Screening at Rendez-Vous with French Cinema, 2014: Mar. 7, 10:15 pm ET (IFC); Mar. 12, 1:00 pm ET (FBT); Mar. 12, 6:30 pm ET (WRT).
His Wife is a mesmerizing French film directed by Michel Spinosa (Anna M.) who wrote the screenplay for Renoir. This spiritual and psychological thriller delves into marriage, death, loss, religion, forgiveness and cross-cultural differences. We see two marriages — one in France and the other in India — rocked by primal forces which they cannot comprehend or control.
Joseph (Yvan Attal) is a veterinarian in France who marries Catherine (Charlotte Gainsbourg), a sensitive soul who has become addicted to a drug that has replaced her heroin habit. When the child she is carrying dies, he blames her because of all the toxins she has put into her body over the years. Later, her body is found washed up on a beach in Madras, India.

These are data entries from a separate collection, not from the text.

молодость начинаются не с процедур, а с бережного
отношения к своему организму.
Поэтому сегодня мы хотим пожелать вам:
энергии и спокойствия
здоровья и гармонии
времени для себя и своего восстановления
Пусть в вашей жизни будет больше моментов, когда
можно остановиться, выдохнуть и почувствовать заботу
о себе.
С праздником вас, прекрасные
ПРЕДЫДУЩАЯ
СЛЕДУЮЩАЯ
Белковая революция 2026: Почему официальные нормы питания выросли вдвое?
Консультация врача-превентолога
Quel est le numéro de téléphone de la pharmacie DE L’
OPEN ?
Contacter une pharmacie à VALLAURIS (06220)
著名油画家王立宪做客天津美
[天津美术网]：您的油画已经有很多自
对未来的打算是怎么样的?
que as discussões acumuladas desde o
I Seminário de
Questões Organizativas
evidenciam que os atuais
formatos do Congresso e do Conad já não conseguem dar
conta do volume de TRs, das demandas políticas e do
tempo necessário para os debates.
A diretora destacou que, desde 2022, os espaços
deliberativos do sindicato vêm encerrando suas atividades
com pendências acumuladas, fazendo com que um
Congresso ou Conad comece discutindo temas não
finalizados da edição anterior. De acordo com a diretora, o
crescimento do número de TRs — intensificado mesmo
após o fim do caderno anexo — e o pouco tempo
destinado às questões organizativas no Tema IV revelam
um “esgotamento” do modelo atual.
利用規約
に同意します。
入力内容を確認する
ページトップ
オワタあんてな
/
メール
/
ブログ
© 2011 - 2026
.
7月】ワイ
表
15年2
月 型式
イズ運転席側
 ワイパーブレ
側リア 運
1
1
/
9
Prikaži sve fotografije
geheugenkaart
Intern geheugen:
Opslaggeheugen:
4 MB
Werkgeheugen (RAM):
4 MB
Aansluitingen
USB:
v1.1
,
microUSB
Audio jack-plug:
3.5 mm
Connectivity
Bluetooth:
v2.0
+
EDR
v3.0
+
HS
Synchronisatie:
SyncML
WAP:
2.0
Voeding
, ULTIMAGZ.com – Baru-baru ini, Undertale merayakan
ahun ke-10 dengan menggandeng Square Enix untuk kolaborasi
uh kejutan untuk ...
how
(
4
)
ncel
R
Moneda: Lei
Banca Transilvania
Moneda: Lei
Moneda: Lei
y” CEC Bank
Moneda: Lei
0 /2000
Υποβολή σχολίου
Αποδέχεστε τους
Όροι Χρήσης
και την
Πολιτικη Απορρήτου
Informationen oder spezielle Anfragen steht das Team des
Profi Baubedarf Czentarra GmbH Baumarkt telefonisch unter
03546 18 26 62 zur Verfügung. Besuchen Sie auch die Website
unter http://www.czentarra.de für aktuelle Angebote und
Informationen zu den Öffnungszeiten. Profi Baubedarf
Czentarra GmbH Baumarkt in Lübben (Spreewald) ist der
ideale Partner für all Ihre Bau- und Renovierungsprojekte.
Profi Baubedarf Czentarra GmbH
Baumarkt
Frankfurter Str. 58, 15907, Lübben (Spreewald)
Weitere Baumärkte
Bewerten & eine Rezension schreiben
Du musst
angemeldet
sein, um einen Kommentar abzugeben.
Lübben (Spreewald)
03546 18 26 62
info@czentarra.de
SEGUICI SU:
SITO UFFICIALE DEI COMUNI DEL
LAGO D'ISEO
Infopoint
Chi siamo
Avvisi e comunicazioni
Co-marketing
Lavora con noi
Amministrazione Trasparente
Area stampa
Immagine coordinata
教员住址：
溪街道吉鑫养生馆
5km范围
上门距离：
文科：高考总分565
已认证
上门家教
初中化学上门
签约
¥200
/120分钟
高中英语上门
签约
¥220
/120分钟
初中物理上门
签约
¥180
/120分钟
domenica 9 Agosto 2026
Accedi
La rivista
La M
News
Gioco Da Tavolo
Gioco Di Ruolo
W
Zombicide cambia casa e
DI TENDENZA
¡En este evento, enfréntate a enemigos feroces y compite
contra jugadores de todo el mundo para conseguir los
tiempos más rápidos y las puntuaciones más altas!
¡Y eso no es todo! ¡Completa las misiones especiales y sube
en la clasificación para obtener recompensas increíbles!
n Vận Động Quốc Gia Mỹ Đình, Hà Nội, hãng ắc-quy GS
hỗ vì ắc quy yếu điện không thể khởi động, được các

Joseph is perplexed when Gracie (Janagi), a young Indian woman who has just been married, is possessed by Charlotte's angry spirit that troubles her and won't let her rest. In India, the spirit of a dead person is known as a "pey" and it usually takes over the bodies of Tamil women, especially brides.
When Joseph locates Gracie, she is chained near a tree along with other mentally unhinged people who have been ostracized by their communities. Her husband and brother look after her. She knew Charlotte, and he finds himself mysteriously drawn to her and the loss of her normal life. Joseph is seeking forgiveness for his shoddy and uncompassionate treatment of his wife.
Writer and director Spinosa and co-writer Agnes de Sacy show us how suffering can derail the intimacy and deep respect of marital relationships. They also reveal how both Eastern and Western people must deal with the mysteries of human nature and the inexplicable dynamics of spirit possession. The strong and sensitive performances by Janagi, Attal and Gainsbourg go a long way in helping us handle these difficult themes.